Switch to Threaded View
Kafka >> mail # user >> 0.8 behavior change: consumer "re-receives" last batch of messages in a topic?


Copy link to this message
-
Re: 0.8 behavior change: consumer "re-receives" last batch of messages in a topic?
Hi,

I noticed the same thing. In 0.8.0 the offset passed to the fetch is where
you want to start, not where you left off. So the last offset read from the
previous batch is truly the 'last offset' so you need to save it and ask
for it +1. Otherwise you keep asking for that last offset, which is valid
so it keeps returning.

Be careful with the +1 logic. Don't keep adding 1 if you don't get
anything. It should always be 'last offset read +1'

I think this happened with the change from file-byte offsets to offset as a
message #.

Chris
On Wed, Mar 13, 2013 at 2:49 PM, Hargett, Phil <
[EMAIL PROTECTED]> wrote:

> I have 2 consumers in our scenario, reading from different brokers.
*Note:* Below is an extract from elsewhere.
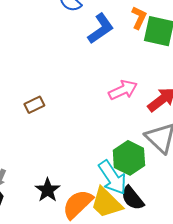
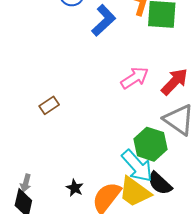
black star: (48, 190) -> (75, 188), size x0.7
Each
> broker is running standalone, although each have their own dedicated
> zookeeper instance for bookkeeping.
>
> After switching from 0.7.2, I noticed that both consumers exhibited high
> CPU usage. I am not yet exploiting any zookeeper knowledge in my consumer
> code; I am just making calls to the SimpleConsumer in the java API, passing
> the host and port of my broker.
>
> In 0.7.2, I kept the last offset from messages received via a fetch, and
> used that as the offset passed into the fetch method when receiving the
> next message set.
>
> With 0.8, I had to add a check to drop fetched messages when the message's
> offset was less than my own offset, based on the last message I saw. If I
> didn't make that change, it seemed like the last 200 or so messages in my
> topic  (probably matches a magic batch size configured somewhere in all of
> this code) were continually refetched.
>
> In this scenario, my topic was no longer accumulating messages, as I had
> turned off the producer, so I was expecting the fetches to eventually
> either block, return an empty message set, or fail (not sure of semantics
> of fetch). Continually receiving the last "batch" of messages at the end of
> the topic was not a semantic I expected.
>
> Is this an intended change in behavior—or do I need to write better
> consumer code?
>
> Guidance, please.
>
> :)